『みちしるべ』 by 阪神間道路問題ネットワーク

1999年9月創刊。≪阪神道路問題ネット≫交流誌のブログ版。『目次』のカテゴリーからの検索が便利。お知らせなども掲載。

『みちしるべ』熊野より(24a)**<2007.7. Vol.47>

2007年07月04日 | 熊野より

三橋雅子

<熊野の道>

 牛が草鞋を覆いて馬喰うと歩いた道は、当時は熊野古道とは当然言わなかった。これしかない、一番新しい道だったに違いない。

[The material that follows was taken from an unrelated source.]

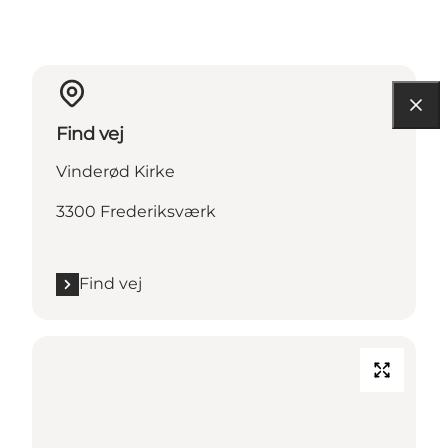
Find vej
Vinderød Kirke
3300 Frederiksværk
Find vej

いつから古道になったのか?新しく国道が出来、ほとんど省みられなくなって、あらかたが荒れ放題の、道なき道のようになってから、かつて都から「蟻の行列」をなして熊野詣に通った道を「古道」と称して整備したものであろう。それも「紀伊山地の霊場と参詣道」の一部として、古道までが世界遺産に登録されてしまうと、ハイカー・観光客が足繁く訪れるようになる。折角隠遁の地をはるばる探し求めて来た者としては、これはちょっとした脅威ではあったが、何のことはない、観光客が増えたのは遺産登録認定(‘05年7月)後から1年余り、その後は減少に向かっている、と観光課は嘆いている。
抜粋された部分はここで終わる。